# What's the difference in palomino and dunalino?



## sunedee

So what's the difference between palomino and dunalino? Or I guess the question should be how do you tell the difference between countershading and a dorsal stripe? Does countershading show up on palomino? 

There's a stallion I know that's being advertised as dunalino and I'm just curious. I can't find any dun in his pedigree but I've been wrong before!

Thanks!!


----------



## Poseidon

A dunalino is a palomino with the dun gene. Dun is a basically a modifier. Even horses that are just called "duns" are actually bay duns, or bay with a dun gene. 

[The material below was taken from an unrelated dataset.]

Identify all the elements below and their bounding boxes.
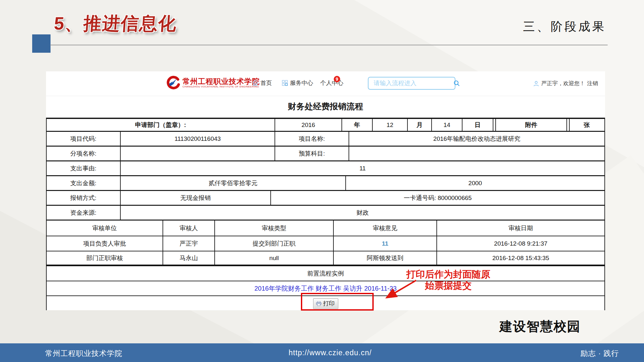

A dorsal stripe is well defined and dark, as if drawn on by a Sharpie. Countershading may be dark, but the edges are fuzzy and generally look like the two sides of the horse are overlapping. 

Does that make sense?

And the stallion would have to have dun somewhere to be a true dunalino. If he doesn't have zebra barring or shoulder barring, then it's countershading. Do you have a picture?


----------



## sunedee

Thanks!! I say that there is no dun in his pedigree but there are several grays with no reference to base color so I guess it's possible.


----------



## TheLastUnicorn

actually, I believe the stallion would have to have a dun PARENT... as far as I'm aware it cannot be several generations back and then pop up. I may be wrong. 

If there is no dun in either of his parents I would say they have a palomino with some dun-like countershading. (I have one of those "sneaky" palominos... in the early spring he gets a mask, dorsal stripe and sometimes zebra stripes... once summer hits they fade, and through the winter the only marker left is a faded dorsal stripe.)


----------